I guess the question is, is what I have done mathematically correct! I believe we should take it that the formula as derived is correct given the paper is by a chap who did a PhD in the topic, has published over 50+ papers in the topic and went on to become a professor (not that professors aren't exempt from errors!). On the assumption the forumla is correct how else would/could you evaluate the integral?
I don't doubt the competence of the author and I wouldn't be able to judge it anyway.
But its hard to say if anything done here ist mathematically correct.
What you evaluated is not equivalent to what the picture you posted shows.
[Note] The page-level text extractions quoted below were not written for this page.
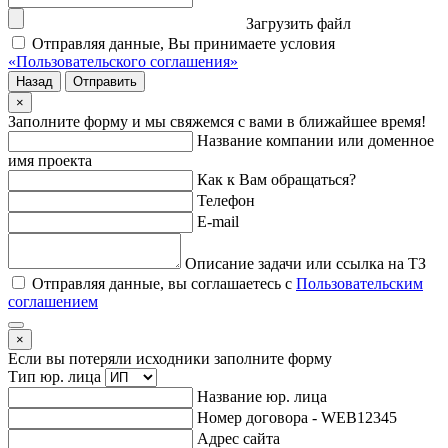
Загрузить файл
Отправляя данные, Вы принимаете условия
«Пользовательского соглашения»
Назад
Отправить
×
Заполните форму и мы свяжемся с вами в ближайшее время!
Название компании или доменное
имя проекта
Как к Вам обращаться?
Телефон
E-mail
Описание задачи или ссылка на ТЗ
Отправляя данные, вы соглашаетесь с
Пользовательским
соглашением
×
Если вы потеряли исходники заполните форму
Тип юр. лица
Название юр. лица
Номер договора - WEB12345
Адрес сайта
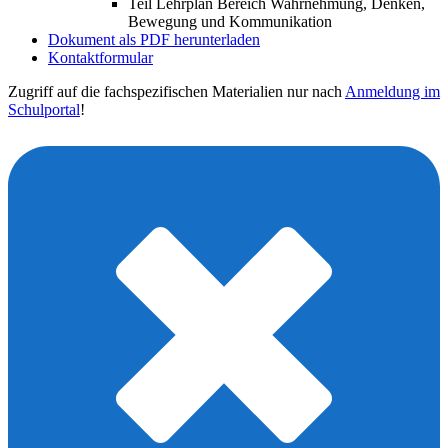
Teil Lehrplan Bereich Wahrnehmung, Denken,
Bewegung und Kommunikation
Dokument als PDF herunterladen
Kontaktformular
Zugriff auf die fachspezifischen Materialien nur nach
Anmeldung im
Schulportal
!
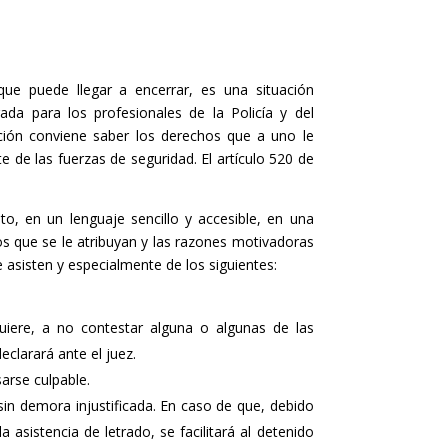
que puede llegar a encerrar, es una situación
gada para los profesionales de la Policía y del
ción conviene saber los derechos que a uno le
e de las fuerzas de seguridad. El artículo 520 de
o, en un lenguaje sencillo y accesible, en una
 que se le atribuyan y las razones motivadoras
e asisten y especialmente de los siguientes:
uiere, a no contestar alguna o algunas de las
eclarará ante el juez.
arse culpable.
sin demora injustificada. En caso de que, debido
a asistencia de letrado, se facilitará al detenido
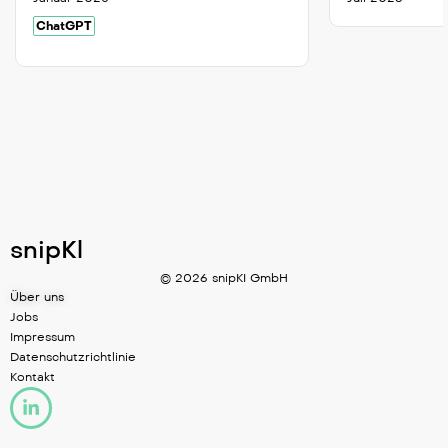
ChatGPT
snipKl
© 2026 snipKI GmbH
Über uns
Jobs
Impressum
Datenschutzrichtlinie
Kontakt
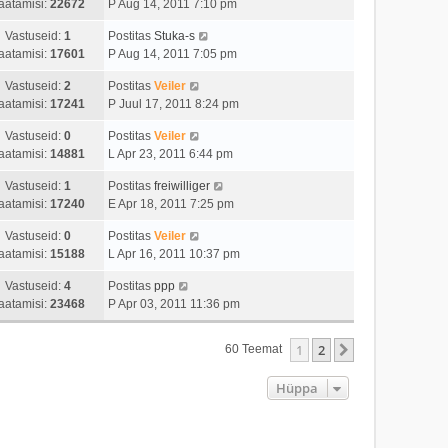
aatamisi:
22672
P Aug 14, 2011 7:10 pm
Vastuseid:
1
Postitas
Stuka-s
aatamisi:
17601
P Aug 14, 2011 7:05 pm
Vastuseid:
2
Postitas
Veiler
aatamisi:
17241
P Juul 17, 2011 8:24 pm
Vastuseid:
0
Postitas
Veiler
aatamisi:
14881
L Apr 23, 2011 6:44 pm
Vastuseid:
1
Postitas
freiwilliger
aatamisi:
17240
E Apr 18, 2011 7:25 pm
Vastuseid:
0
Postitas
Veiler
aatamisi:
15188
L Apr 16, 2011 10:37 pm
Vastuseid:
4
Postitas
ppp
aatamisi:
23468
P Apr 03, 2011 11:36 pm
1
2
Järgmine
60 Teemat
Hüppa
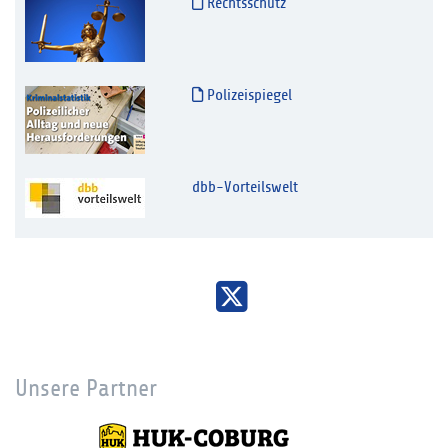
Rechtsschutz
Polizeispiegel
dbb-Vorteilswelt
Unsere Partner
What the picture shows cannot be evaluated, at least not if its interpreted the way most of us obviously do by common mathematical understanding. The notation and typeseting used is furthermore not helpful. The notation with the variable as index to denote a derivation I'm used just for partial derivatives of functions in more than one variable - wouldn't have thought that theta_index_t should have that meaning. We don't know anything about Phi_index_s(x,yt) or Phi_index_0(s). Also the arbitrary use and omit of multiplication dots is not helpful, either.
As you have access to the whole document, I hope the deduction of that formula may give you further hints.
The theta_index_t notation does represent the time derivative - this is stated in the paper. I agree the omission of the multiplication "dots" is confusing.
If you have an interest I have attached the paper. Its frustrating, as without resolving this 3rd integral I am stumped solving the problem. Thanks for your time.
If you have an interest I have attached the paper.
Didn't made me any wiser on first sight. Especially the step from equ (20) to (21) is unclear to me. should be "just" the time derivative and a lim x-->0 and sign change.
With some perseverence I have been able to solve the problem via another route. The same author pubilshed another paper that derivess the same problem equations using a slightly different method where he provides final equations without the mixed integral with Laplace variable "s" and time functions in the final integral.
The final equation is attached as pdf.
I have used the equations provided to benchmark some graphs in his paper and get the same results! The attached sheets show the solution and divergent unstable behaviour is predicted.
Many thanks for your assistance and interest in the problem. Have a good Xmas.